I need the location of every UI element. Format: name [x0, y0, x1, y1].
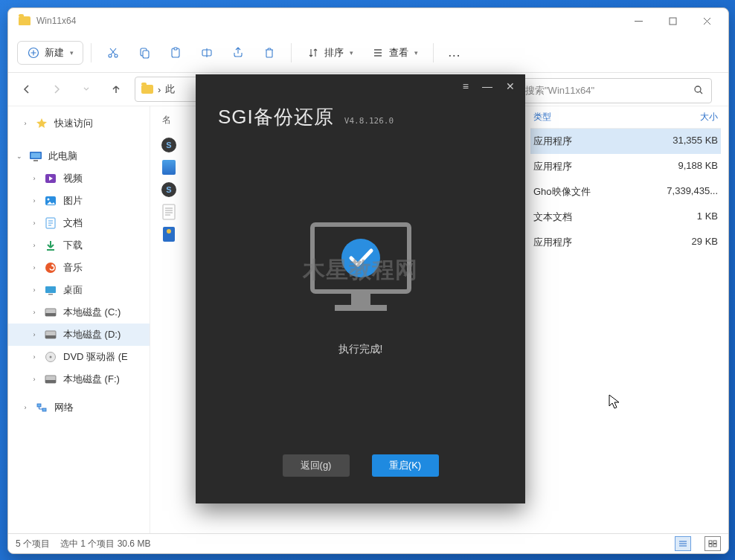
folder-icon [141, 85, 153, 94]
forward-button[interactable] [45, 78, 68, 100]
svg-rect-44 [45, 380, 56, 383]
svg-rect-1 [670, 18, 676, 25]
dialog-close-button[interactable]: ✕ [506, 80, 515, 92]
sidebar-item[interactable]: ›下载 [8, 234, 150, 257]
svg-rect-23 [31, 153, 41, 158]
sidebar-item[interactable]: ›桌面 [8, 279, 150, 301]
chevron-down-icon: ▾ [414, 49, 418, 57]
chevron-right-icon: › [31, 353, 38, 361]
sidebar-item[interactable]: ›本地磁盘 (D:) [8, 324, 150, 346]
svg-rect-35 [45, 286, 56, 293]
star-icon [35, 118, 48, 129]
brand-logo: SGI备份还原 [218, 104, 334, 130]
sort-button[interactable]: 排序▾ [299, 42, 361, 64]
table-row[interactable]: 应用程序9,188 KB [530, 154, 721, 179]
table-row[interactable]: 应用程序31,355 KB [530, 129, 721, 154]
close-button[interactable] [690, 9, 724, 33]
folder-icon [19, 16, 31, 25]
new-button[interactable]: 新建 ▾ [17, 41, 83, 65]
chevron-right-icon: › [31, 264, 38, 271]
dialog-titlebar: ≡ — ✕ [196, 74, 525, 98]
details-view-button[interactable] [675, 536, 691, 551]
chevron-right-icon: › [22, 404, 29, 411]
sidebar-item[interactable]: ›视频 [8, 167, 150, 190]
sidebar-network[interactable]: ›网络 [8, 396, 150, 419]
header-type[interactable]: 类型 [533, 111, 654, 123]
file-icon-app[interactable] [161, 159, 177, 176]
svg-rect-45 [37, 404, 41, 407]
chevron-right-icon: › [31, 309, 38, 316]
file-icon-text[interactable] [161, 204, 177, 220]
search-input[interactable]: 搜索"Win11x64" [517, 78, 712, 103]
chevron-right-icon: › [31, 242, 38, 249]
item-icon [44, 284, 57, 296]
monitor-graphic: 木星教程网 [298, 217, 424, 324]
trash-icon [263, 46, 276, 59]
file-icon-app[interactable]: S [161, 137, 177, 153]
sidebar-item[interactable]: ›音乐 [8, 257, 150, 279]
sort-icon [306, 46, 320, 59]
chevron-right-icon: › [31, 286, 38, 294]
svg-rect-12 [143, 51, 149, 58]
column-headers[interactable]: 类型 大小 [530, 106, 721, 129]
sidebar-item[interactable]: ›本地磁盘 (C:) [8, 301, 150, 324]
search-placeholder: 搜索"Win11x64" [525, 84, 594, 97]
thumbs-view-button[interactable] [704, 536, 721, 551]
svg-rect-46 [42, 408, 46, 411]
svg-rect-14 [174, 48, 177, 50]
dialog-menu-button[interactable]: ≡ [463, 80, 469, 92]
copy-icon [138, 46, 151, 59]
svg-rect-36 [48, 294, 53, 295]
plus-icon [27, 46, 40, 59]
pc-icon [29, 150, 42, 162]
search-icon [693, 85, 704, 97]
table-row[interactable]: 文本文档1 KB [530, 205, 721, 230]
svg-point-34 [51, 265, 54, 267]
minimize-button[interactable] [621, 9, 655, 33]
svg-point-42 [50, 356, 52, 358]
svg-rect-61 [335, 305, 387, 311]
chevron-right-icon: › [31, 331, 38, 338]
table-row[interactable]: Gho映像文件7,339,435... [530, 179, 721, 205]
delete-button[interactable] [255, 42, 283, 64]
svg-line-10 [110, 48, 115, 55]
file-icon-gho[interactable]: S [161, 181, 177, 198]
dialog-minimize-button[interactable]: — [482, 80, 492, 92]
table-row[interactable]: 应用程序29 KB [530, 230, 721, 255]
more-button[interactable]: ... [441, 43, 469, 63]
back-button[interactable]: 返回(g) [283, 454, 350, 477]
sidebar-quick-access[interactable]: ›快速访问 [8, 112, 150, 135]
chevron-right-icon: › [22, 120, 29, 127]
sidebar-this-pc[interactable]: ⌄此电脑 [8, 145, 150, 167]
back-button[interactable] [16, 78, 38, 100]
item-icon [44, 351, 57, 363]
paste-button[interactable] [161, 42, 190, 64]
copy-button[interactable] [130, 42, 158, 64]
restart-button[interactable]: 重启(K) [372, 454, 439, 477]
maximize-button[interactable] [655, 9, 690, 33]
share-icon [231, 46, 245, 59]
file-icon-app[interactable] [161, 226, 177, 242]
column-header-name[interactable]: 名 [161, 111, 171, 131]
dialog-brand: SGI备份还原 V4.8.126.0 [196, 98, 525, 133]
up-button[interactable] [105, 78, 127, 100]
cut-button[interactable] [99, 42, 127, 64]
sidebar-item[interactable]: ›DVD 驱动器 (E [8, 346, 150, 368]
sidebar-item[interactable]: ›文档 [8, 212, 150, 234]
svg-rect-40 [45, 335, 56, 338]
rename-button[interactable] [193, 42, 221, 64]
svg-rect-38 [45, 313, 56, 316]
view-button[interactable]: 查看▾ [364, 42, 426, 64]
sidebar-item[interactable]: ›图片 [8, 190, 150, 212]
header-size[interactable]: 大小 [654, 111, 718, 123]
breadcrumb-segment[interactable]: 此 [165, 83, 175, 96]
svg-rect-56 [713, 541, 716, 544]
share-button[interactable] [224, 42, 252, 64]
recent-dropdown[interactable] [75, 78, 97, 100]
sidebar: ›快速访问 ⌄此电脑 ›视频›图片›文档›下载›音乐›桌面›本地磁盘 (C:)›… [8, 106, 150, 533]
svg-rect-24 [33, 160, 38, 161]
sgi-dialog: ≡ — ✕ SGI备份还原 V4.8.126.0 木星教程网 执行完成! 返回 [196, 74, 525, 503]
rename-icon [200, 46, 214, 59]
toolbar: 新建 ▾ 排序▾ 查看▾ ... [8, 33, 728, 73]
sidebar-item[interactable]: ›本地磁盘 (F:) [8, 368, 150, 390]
○ ○ ○ ○ ○ ○ ○
Exercise prompt: Wherever "back" turns up in the records, copy the whole line.

Your solution:
back-button[interactable]: 返回(g) [283, 454, 350, 477]
back-button[interactable] [16, 78, 38, 100]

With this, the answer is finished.